A Molfetta gli irriducibili dei fuochi d’artificio sfidano i divieti e la pandemia

 

Per vincere la guerra contro i fuochi d’artificio non bastano più le ordinanze di divieto, le sanzioni e i sequestri, ma c’è bisogno di una grande promozione culturale permanente per 365 giorni l’anno e non annunci e proclami di propaganda a 48ore, o una settimana, prima di Natale o Capodanno. Ancora di più quando i proclami e gli annunci di controlli sono una presa in giro, tant’è che il nostro Comando di Polizia Municipale chiude alle 22.00 e la città non può essere affidata solo alle forze dell’ordine che hanno ben altro da fare con i loro pochi uomini disponibili.  Sono lontani gli anni in cui l’amministrazione comunale, sollecitata dai comitati di quartiere, emetteva ordinanze restrittive per Piazza Paradiso, pagando anche la vigilanza privata per presidiare la Piazza e le vie limitrofe. Purtroppo non ci sono più i comitati di quartiere che alzano la voce e nemmeno gli amministratori sensibili all’ascolto dei cittadini. Il risultato è che le piazze (non più solo piazza Paradiso e Immacolata) e le strade sono diventate facile preda dei facinorosi e sarebbe opportuno aggiungere qualcosa in più a questa riflessioni sui fuochi d’artificio illegali.

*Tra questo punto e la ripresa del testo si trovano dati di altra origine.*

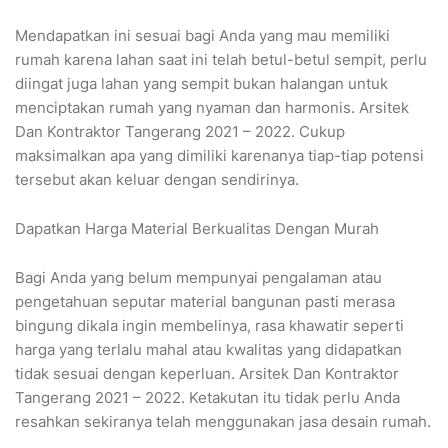
Mendapatkan ini sesuai bagi Anda yang mau memiliki
rumah karena lahan saat ini telah betul-betul sempit, perlu
diingat juga lahan yang sempit bukan halangan untuk
menciptakan rumah yang nyaman dan harmonis. Arsitek
Dan Kontraktor Tangerang 2021 – 2022. Cukup
maksimalkan apa yang dimiliki karenanya tiap-tiap potensi
tersebut akan keluar dengan sendirinya.
Dapatkan Harga Material Berkualitas Dengan Murah
Bagi Anda yang belum mempunyai pengalaman atau
pengetahuan seputar material bangunan pasti merasa
bingung dikala ingin membelinya, rasa khawatir seperti
harga yang terlalu mahal atau kwalitas yang didapatkan
tidak sesuai dengan keperluan. Arsitek Dan Kontraktor
Tangerang 2021 – 2022. Ketakutan itu tidak perlu Anda
resahkan sekiranya telah menggunakan jasa desain rumah.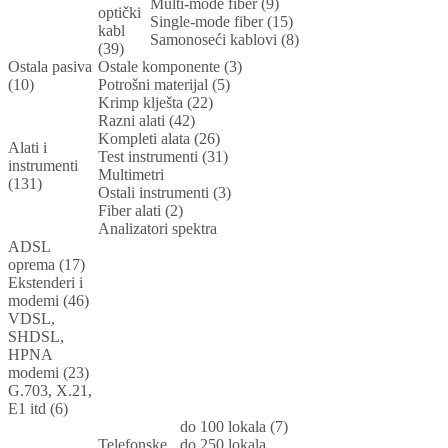
Multi-mode fiber (9)
optički
Single-mode fiber (15)
kabl
Samonoseći kablovi (8)
(39)
Ostala pasiva
Ostale komponente (3)
(10)
Potrošni materijal (5)
Krimp klješta (22)
Razni alati (42)
Kompleti alata (26)
Alati i
Test instrumenti (31)
instrumenti
Multimetri
(131)
Ostali instrumenti (3)
Fiber alati (2)
Analizatori spektra
ADSL
oprema (17)
Ekstenderi i
modemi (46)
VDSL,
SHDSL,
HPNA
modemi (23)
G.703, X.21,
E1 itd (6)
do 100 lokala (7)
Telefonske
do 250 lokala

Nella nostra società, principalmente al sud e tra i meridionali emigrati altrove, la cultura dei fuochi d’artificio è strettamente legata ai riti religiosi. Non c’è festa patronale, ricorrenza legata alla chiesa, o processione di santi e madonne, che non abbia la sua manifestazione fragorosa e colorata, a volte più fragorosa che colorata. Ed è proprio il botto finale che determina la fine del festeggiamento religioso e, a volte, diventa una gara tra i fuochisti delle varie feste religiose per chi produce più rumore e più colori. Senza parlare di alcuni referenti malavitosi che, arbitrariamente, interrompono le processioni per esplodere a terra, o dai tetti, vere e proprie batterie di fuochi d’artificio a base di “rumori” e poco colore. Più rumore fanno e più visibili, e venerati, diventano i “fuochisti” di turno con nomi ben conosciuti a cui vengono concesse certe azioni senza alcuna sanzione o denuncia.

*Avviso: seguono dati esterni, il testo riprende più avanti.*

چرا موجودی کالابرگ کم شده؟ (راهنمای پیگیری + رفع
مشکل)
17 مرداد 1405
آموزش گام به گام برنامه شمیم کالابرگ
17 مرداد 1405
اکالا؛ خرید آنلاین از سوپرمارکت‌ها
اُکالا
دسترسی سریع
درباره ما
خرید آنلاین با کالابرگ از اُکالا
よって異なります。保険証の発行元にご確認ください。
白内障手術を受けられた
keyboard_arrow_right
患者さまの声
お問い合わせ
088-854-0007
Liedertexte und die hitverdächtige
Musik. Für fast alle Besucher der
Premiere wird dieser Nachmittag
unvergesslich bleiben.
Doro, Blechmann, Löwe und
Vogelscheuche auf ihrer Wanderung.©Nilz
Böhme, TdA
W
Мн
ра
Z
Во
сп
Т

Quindi, fino a quando esisteranno i fuochi d’artificio legati alle feste religiose, noi continueremo a subire i botti di Natale e Capodanno, anche con feriti e danni al patrimonio, privato e pubblico. E’ una guerra impari difficile da combattere. Solo un processo culturale rivoluzionario potrà salvarci dalle barbarie. Quindi, perché non cominciare a pensare di ridurre la parte fragorosa, salvaguardando la parte colorata, cromatica e creativa dei fuochi d’artificio? Del resto è proprio questo che ci affascina quando li guardiamo e non la potenza del botto finale. Invece, in tutti questi anni la parte malata della popolazione, sceglie la parte meno creativa e spettacolare dei fuochi e preferisce il “botto” finale, isolato, distruttivo per lanciare messaggi sociali negativi.

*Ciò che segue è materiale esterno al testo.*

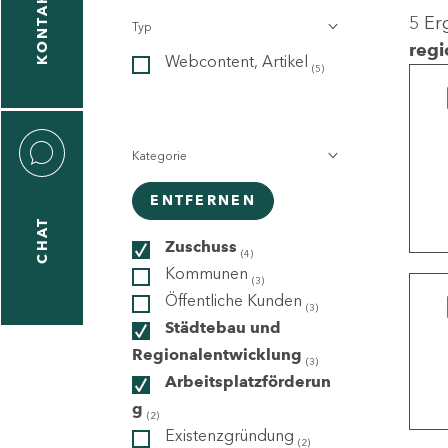
KONTAKT
5 Er
Typ
gen
regi
Webcontent, Artikel
n
(5)
Kategorie
ENTFERNEN
CHAT
icecenter
Zuschuss
(4)
Kommunen
(3)
Öffentliche Kunden
(3)
taktformular
Städtebau und
Regionalentwicklung
(3)
Arbeitsplatzförderun
g
erportal
(2)
Existenzgründung
(2)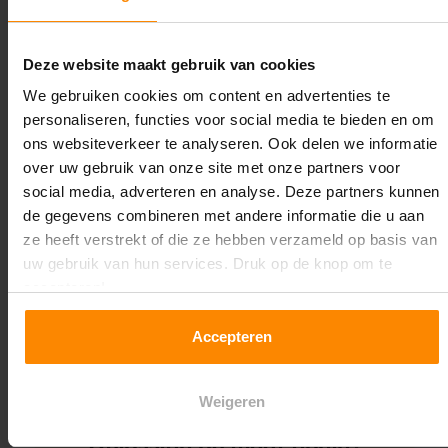
Lengte:
28.000 mm
Deze website maakt gebruik van cookies
Liggerlengte:
We gebruiken cookies om content en advertenties te
2.700 mm
personaliseren, functies voor social media te bieden en om
ons websiteverkeer te analyseren. Ook delen we informatie
Aantal niveaus:
over uw gebruik van onze site met onze partners voor
3
social media, adverteren en analyse. Deze partners kunnen
de gegevens combineren met andere informatie die u aan
Kleur staanders:
ze heeft verstrekt of die ze hebben verzameld op basis van
Blauw
uw gebruik van hun services. Druk op de knop om te
accepteren!
Draagkracht per liggerniveau:
3.000 kg (1.000 kg per pallet)
Accepteren
Maximale jukbelasting:
12513 kg
Weigeren
Oplossing op maat nodig?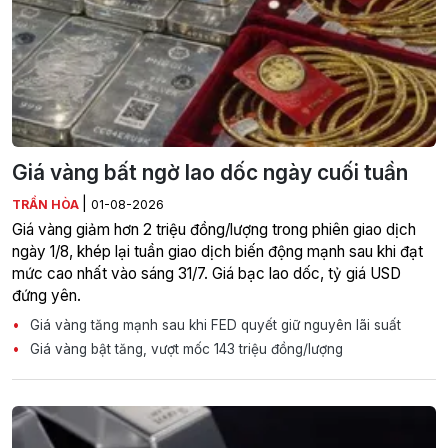
Giá vàng bất ngờ lao dốc ngày cuối tuần
|
TRẦN HÒA
01-08-2026
Giá vàng giảm hơn 2 triệu đồng/lượng trong phiên giao dịch
ngày 1/8, khép lại tuần giao dịch biến động mạnh sau khi đạt
mức cao nhất vào sáng 31/7. Giá bạc lao dốc, tỷ giá USD
đứng yên.
Giá vàng tăng mạnh sau khi FED quyết giữ nguyên lãi suất
Giá vàng bật tăng, vượt mốc 143 triệu đồng/lượng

E per ultimo, ma non meno importante, è ciò che le forze dell’ordine dovrebbero fare per tutto l’anno e non solo a ridosso di Natale e Capodanno. E’ possibile che non si conoscano le catene di produzione dei botti illegali? E’ possibile che non si conosca chi confeziona e vende i fuochi abusivi? E allora cominciamo a interrompere la catena produttiva e, forse, qualche risultato arriverà. Forse conosceremo anche chi continua ad armare gli “ignoti” che compiono gli attentati dinamitardi.